Your instructions:
Please make an exact copy of the listing, without the pictures.

-- -- --

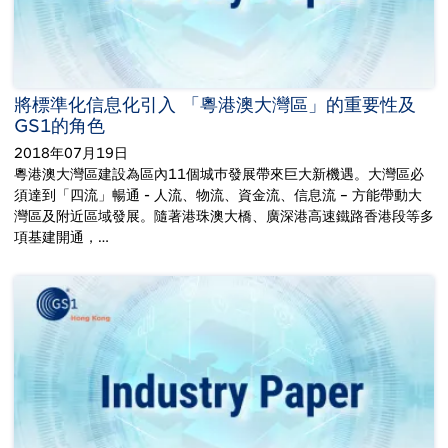
將標準化信息化引入 「粵港澳大灣區」的重要性及
GS1的角色
2018年07月19日
粵港澳大灣區建設為區內11個城巿發展帶來巨大新機遇。大灣區必
須達到「四流」暢通 - 人流、物流、資金流、信息流 – 方能帶動大
灣區及附近區域發展。隨著港珠澳大橋、廣深港高速鐵路香港段等多
項基建開通，…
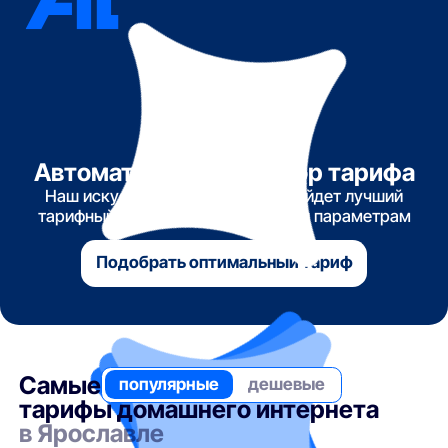
Автоматический подбор тарифа
Наш искусственный интеллект найдет лучший
тарифный план по указанным вами параметрам
Подобрать оптимальный тариф
Самые
популярные
дешевые
тарифы домашнего интернета
в Ярославле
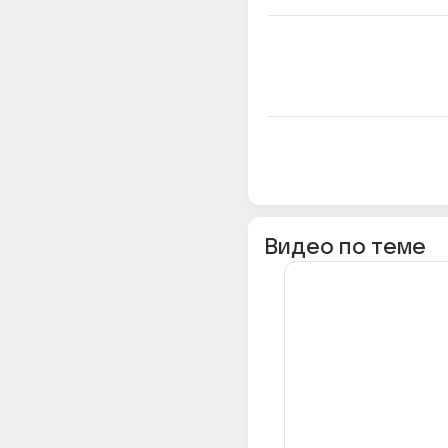
Видео по теме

-- -- --

Solution for this exercise:
將標準化信息化引入 「粵港澳大灣區」的重要性及
GS1的角色
2018年07月19日
粵港澳大灣區建設為區內11個城巿發展帶來巨大新機遇。大灣區必
須達到「四流」暢通 - 人流、物流、資金流、信息流 – 方能帶動大
灣區及附近區域發展。隨著港珠澳大橋、廣深港高速鐵路香港段等多
項基建開通，…
Автоматический подбор тарифа
Наш искусственный интеллект найдет лучший
тарифный план по указанным вами параметрам
Подобрать оптимальный тариф
Самые
популярные
дешевые
тарифы домашнего интернета
в Ярославле
Видео по теме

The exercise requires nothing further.